══ THE DATA ══

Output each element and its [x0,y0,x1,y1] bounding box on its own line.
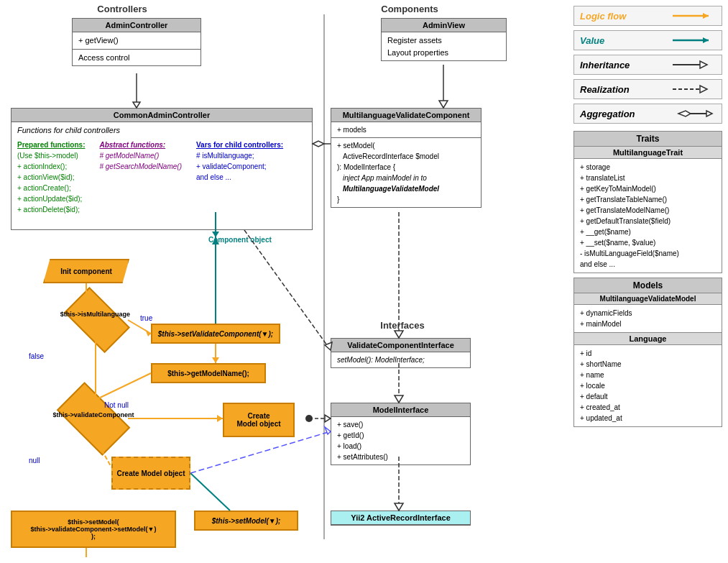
admin-view-box: AdminView Register assets Layout propert… [381,18,507,61]
svg-marker-22 [212,357,219,363]
vci-method: setModel(): ModelInterface; [337,354,464,365]
svg-line-30 [190,473,230,511]
traits-header: Traits [574,132,722,147]
get-model-name-label: $this->getModelName(); [167,370,249,377]
svg-marker-32 [325,427,331,434]
mvc-setmodel: + setModel( [337,140,475,151]
abstract-line1: # getModelName() [99,150,182,161]
create-model-1-rect: Create Model object [223,403,295,437]
mi-header: ModelInterface [331,403,470,417]
admin-controller-body: + getView() [73,32,201,49]
components-label: Components [345,4,474,14]
language-body: + id + shortName + name + locale + defau… [574,345,722,426]
main-container: Controllers Components AdminController +… [0,0,728,563]
set-validate-label: $this->setValidateComponent(▼); [158,330,273,338]
create-model-2-label: Create Model object [116,470,185,477]
controllers-label: Controllers [50,4,194,14]
component-object-label: Component object [208,236,272,244]
yii2-box: Yii2 ActiveRecordInterface [331,511,471,526]
mvc-model-ref: MultilanguageValidateModel [337,183,475,194]
prepared-line2: + actionIndex(); [17,161,85,172]
not-null-label: Not null [104,401,129,409]
create-model-2-rect: Create Model object [111,457,190,490]
vars-label: Vars for child controllers: [196,139,283,150]
mvc-models: + models [337,124,475,135]
svg-marker-3 [439,101,448,108]
set-model-1-line3: ); [91,533,96,540]
aggregation-label: Aggregation [580,109,635,119]
trait-get-table: + getTranslateTableName() [580,194,716,205]
abstract-functions-col: Abstract functions: # getModelName() # g… [99,139,182,215]
functions-subtitle: Functions for child controllers [17,124,306,137]
vars-line1: # isMultilanguage; [196,150,283,161]
mi-setattr: + setAttributes() [337,452,464,462]
svg-line-23 [97,373,151,399]
multilanguage-validate-component-box: MultilanguageValidateComponent + models … [331,108,482,208]
prepared-line6: + actionDelete($id); [17,204,85,215]
model-interface-box: ModelInterface + save() + getId() + load… [331,403,471,465]
common-admin-controller-body: Functions for child controllers Prepared… [11,122,312,217]
ml-validate-model-body: + dynamicFields + mainModel [574,305,722,333]
prepared-line3: + actionView($id); [17,172,85,183]
svg-marker-28 [325,415,331,422]
admin-controller-body2: Access control [73,50,201,66]
mi-body: + save() + getId() + load() + setAttribu… [331,417,470,464]
init-component-shape: Init component [43,259,129,283]
admin-view-line2: Layout properties [387,47,500,59]
validate-component-interface-box: ValidateComponentInterface setModel(): M… [331,338,471,368]
admin-controller-box: AdminController + getView() Access contr… [72,18,201,66]
lang-locale: + locale [580,380,716,391]
get-model-name-rect: $this->getModelName(); [151,363,266,383]
common-admin-controller-box: CommonAdminController Functions for chil… [11,108,313,230]
mi-load: + load() [337,441,464,452]
lang-created: + created_at [580,402,716,413]
is-multilanguage-label: $this->isMultilanguage [43,311,147,318]
trait-set: + __set($name, $value) [580,237,716,248]
legend-logic-flow: Logic flow [573,6,722,26]
traits-panel: Traits MultilanguageTrait + storage + tr… [573,131,722,273]
yii2-header: Yii2 ActiveRecordInterface [331,511,470,525]
language-subheader: Language [574,333,722,345]
mvc-inject: inject App mainModel in to [337,173,475,183]
trait-get-model: + getTranslateModelName() [580,205,716,216]
trait-storage: + storage [580,162,716,173]
svg-marker-17 [145,329,151,337]
ml-dynamic-fields: + dynamicFields [580,308,716,319]
admin-controller-header: AdminController [73,19,201,32]
trait-get: + __get($name) [580,226,716,237]
section-divider [323,14,325,539]
trait-else: and else ... [580,259,716,270]
mvc-param: ActiveRecordInterface $model [337,151,475,162]
vars-line2: + validateComponent; [196,161,283,172]
realization-label: Realization [580,84,630,95]
validate-component-label: $this->validateComponent [36,411,151,418]
interfaces-label: Interfaces [331,320,474,331]
svg-marker-37 [703,13,709,19]
mi-save: + save() [337,419,464,430]
mvc-body: + models [331,122,481,137]
svg-marker-43 [700,86,707,93]
validate-component-diamond [57,382,131,456]
vars-line3: and else ... [196,172,283,183]
prepared-line5: + actionUpdate($id); [17,193,85,204]
set-model-2-label: $this->setModel(▼); [212,517,281,525]
vars-col: Vars for child controllers: # isMultilan… [196,139,283,215]
svg-marker-13 [395,503,403,511]
value-label: Value [580,35,604,46]
admin-controller-line2: Access control [78,52,195,64]
trait-get-default: + getDefaultTranslate($field) [580,216,716,226]
models-panel: Models MultilanguageValidateModel + dyna… [573,278,722,427]
init-component-label: Init component [60,267,112,275]
mvc-return: ): ModelInterface { [337,162,475,173]
abstract-line2: # getSearchModelName() [99,161,182,172]
is-multilanguage-diamond [64,287,130,353]
logic-flow-label: Logic flow [580,11,626,22]
prepared-label: Prepared functions: [17,139,85,150]
lang-id: + id [580,348,716,359]
admin-view-body: Register assets Layout properties [382,32,506,60]
admin-view-line1: Register assets [387,35,500,47]
legend-realization: Realization [573,79,722,99]
create-model-1-label: Create Model object [236,412,280,428]
svg-marker-11 [395,395,403,403]
inheritance-label: Inheritance [580,60,630,70]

═══

▶ **TASK PROMPT**
Among the lines of the preceding listing, count those that contain the string "value"; state the count and nothing further.

▶ **WRITTEN SOLUTION**
2